+++ EXCERPTED DATA

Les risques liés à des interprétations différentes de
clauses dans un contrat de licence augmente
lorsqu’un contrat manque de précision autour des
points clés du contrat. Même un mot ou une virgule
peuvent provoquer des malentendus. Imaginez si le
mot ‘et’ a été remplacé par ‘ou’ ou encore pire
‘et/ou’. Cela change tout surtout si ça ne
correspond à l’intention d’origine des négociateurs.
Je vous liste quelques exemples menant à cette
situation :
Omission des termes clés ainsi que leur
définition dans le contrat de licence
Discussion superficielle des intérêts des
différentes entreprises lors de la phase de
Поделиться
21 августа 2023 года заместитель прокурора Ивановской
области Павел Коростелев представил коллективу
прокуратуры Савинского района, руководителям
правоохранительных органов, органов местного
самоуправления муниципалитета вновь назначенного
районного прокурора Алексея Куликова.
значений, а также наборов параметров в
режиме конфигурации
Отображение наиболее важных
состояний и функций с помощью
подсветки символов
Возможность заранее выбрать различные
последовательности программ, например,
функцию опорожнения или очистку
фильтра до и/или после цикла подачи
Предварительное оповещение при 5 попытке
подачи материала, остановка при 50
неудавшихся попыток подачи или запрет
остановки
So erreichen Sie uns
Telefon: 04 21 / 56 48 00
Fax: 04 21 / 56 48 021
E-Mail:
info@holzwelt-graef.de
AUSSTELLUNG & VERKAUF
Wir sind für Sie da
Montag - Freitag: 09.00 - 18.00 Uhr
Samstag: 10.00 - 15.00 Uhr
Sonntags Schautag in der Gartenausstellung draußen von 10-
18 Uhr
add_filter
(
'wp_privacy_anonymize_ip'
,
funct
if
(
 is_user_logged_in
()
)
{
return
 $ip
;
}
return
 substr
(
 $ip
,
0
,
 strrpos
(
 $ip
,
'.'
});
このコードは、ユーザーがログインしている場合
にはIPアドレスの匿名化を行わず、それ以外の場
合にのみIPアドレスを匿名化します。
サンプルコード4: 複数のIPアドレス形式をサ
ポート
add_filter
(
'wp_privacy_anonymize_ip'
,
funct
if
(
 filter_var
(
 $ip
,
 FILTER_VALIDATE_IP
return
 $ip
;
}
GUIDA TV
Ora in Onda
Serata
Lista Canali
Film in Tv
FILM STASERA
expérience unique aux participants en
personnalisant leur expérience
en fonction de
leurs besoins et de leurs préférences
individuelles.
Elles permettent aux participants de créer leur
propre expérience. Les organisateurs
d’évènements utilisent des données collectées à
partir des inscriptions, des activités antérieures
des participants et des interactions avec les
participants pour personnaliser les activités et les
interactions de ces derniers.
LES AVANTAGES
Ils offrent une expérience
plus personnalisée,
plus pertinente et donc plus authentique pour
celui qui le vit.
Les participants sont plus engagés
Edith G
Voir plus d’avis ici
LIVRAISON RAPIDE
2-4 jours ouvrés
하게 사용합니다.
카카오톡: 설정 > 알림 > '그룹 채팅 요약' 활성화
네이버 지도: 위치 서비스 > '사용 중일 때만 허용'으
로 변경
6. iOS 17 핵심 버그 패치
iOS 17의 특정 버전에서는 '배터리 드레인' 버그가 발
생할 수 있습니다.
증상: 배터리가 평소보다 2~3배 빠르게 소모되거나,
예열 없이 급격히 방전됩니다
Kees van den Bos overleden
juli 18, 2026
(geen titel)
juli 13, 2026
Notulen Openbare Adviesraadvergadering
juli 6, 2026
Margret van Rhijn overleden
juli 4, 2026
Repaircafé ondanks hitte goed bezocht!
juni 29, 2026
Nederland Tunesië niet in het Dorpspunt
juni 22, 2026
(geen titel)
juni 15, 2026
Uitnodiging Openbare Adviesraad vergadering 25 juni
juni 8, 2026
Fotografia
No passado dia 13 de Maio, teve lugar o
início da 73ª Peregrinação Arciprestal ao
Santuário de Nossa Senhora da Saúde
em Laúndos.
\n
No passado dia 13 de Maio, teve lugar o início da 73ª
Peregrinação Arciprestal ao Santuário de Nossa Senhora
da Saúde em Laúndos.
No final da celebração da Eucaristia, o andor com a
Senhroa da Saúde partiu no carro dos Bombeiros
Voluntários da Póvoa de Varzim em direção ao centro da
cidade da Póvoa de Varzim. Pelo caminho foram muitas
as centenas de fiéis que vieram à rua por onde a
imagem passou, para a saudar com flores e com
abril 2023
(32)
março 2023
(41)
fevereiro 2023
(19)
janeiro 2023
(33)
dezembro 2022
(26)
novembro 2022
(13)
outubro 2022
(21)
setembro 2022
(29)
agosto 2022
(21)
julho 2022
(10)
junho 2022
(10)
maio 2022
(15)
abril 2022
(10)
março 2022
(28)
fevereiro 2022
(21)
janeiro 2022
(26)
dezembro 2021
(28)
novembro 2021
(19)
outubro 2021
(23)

++++++

■ **ACTIVITY**
All the entries must be retyped exactly.

■ **RESPONSE BELOW**
Les risques liés à des interprétations différentes de
clauses dans un contrat de licence augmente
lorsqu’un contrat manque de précision autour des
points clés du contrat. Même un mot ou une virgule
peuvent provoquer des malentendus. Imaginez si le
mot ‘et’ a été remplacé par ‘ou’ ou encore pire
‘et/ou’. Cela change tout surtout si ça ne
correspond à l’intention d’origine des négociateurs.
Je vous liste quelques exemples menant à cette
situation :
Omission des termes clés ainsi que leur
définition dans le contrat de licence
Discussion superficielle des intérêts des
différentes entreprises lors de la phase de
Поделиться
21 августа 2023 года заместитель прокурора Ивановской
области Павел Коростелев представил коллективу
прокуратуры Савинского района, руководителям
правоохранительных органов, органов местного
самоуправления муниципалитета вновь назначенного
районного прокурора Алексея Куликова.
значений, а также наборов параметров в
режиме конфигурации
Отображение наиболее важных
состояний и функций с помощью
подсветки символов
Возможность заранее выбрать различные
последовательности программ, например,
функцию опорожнения или очистку
фильтра до и/или после цикла подачи
Предварительное оповещение при 5 попытке
подачи материала, остановка при 50
неудавшихся попыток подачи или запрет
остановки
So erreichen Sie uns
Telefon: 04 21 / 56 48 00
Fax: 04 21 / 56 48 021
E-Mail:
info@holzwelt-graef.de
AUSSTELLUNG & VERKAUF
Wir sind für Sie da
Montag - Freitag: 09.00 - 18.00 Uhr
Samstag: 10.00 - 15.00 Uhr
Sonntags Schautag in der Gartenausstellung draußen von 10-
18 Uhr
add_filter
(
'wp_privacy_anonymize_ip'
,
funct
if
(
 is_user_logged_in
()
)
{
return
 $ip
;
}
return
 substr
(
 $ip
,
0
,
 strrpos
(
 $ip
,
'.'
});
このコードは、ユーザーがログインしている場合
にはIPアドレスの匿名化を行わず、それ以外の場
合にのみIPアドレスを匿名化します。
サンプルコード4: 複数のIPアドレス形式をサ
ポート
add_filter
(
'wp_privacy_anonymize_ip'
,
funct
if
(
 filter_var
(
 $ip
,
 FILTER_VALIDATE_IP
return
 $ip
;
}
GUIDA TV
Ora in Onda
Serata
Lista Canali
Film in Tv
FILM STASERA
expérience unique aux participants en
personnalisant leur expérience
en fonction de
leurs besoins et de leurs préférences
individuelles.
Elles permettent aux participants de créer leur
propre expérience. Les organisateurs
d’évènements utilisent des données collectées à
partir des inscriptions, des activités antérieures
des participants et des interactions avec les
participants pour personnaliser les activités et les
interactions de ces derniers.
LES AVANTAGES
Ils offrent une expérience
plus personnalisée,
plus pertinente et donc plus authentique pour
celui qui le vit.
Les participants sont plus engagés
Edith G
Voir plus d’avis ici
LIVRAISON RAPIDE
2-4 jours ouvrés
하게 사용합니다.
카카오톡: 설정 > 알림 > '그룹 채팅 요약' 활성화
네이버 지도: 위치 서비스 > '사용 중일 때만 허용'으
로 변경
6. iOS 17 핵심 버그 패치
iOS 17의 특정 버전에서는 '배터리 드레인' 버그가 발
생할 수 있습니다.
증상: 배터리가 평소보다 2~3배 빠르게 소모되거나,
예열 없이 급격히 방전됩니다
Kees van den Bos overleden
juli 18, 2026
(geen titel)
juli 13, 2026
Notulen Openbare Adviesraadvergadering
juli 6, 2026
Margret van Rhijn overleden
juli 4, 2026
Repaircafé ondanks hitte goed bezocht!
juni 29, 2026
Nederland Tunesië niet in het Dorpspunt
juni 22, 2026
(geen titel)
juni 15, 2026
Uitnodiging Openbare Adviesraad vergadering 25 juni
juni 8, 2026
Fotografia
No passado dia 13 de Maio, teve lugar o
início da 73ª Peregrinação Arciprestal ao
Santuário de Nossa Senhora da Saúde
em Laúndos.
\n
No passado dia 13 de Maio, teve lugar o início da 73ª
Peregrinação Arciprestal ao Santuário de Nossa Senhora
da Saúde em Laúndos.
No final da celebração da Eucaristia, o andor com a
Senhroa da Saúde partiu no carro dos Bombeiros
Voluntários da Póvoa de Varzim em direção ao centro da
cidade da Póvoa de Varzim. Pelo caminho foram muitas
as centenas de fiéis que vieram à rua por onde a
imagem passou, para a saudar com flores e com
abril 2023
(32)
março 2023
(41)
fevereiro 2023
(19)
janeiro 2023
(33)
dezembro 2022
(26)
novembro 2022
(13)
outubro 2022
(21)
setembro 2022
(29)
agosto 2022
(21)
julho 2022
(10)
junho 2022
(10)
maio 2022
(15)
abril 2022
(10)
março 2022
(28)
fevereiro 2022
(21)
janeiro 2022
(26)
dezembro 2021
(28)
novembro 2021
(19)
outubro 2021
(23)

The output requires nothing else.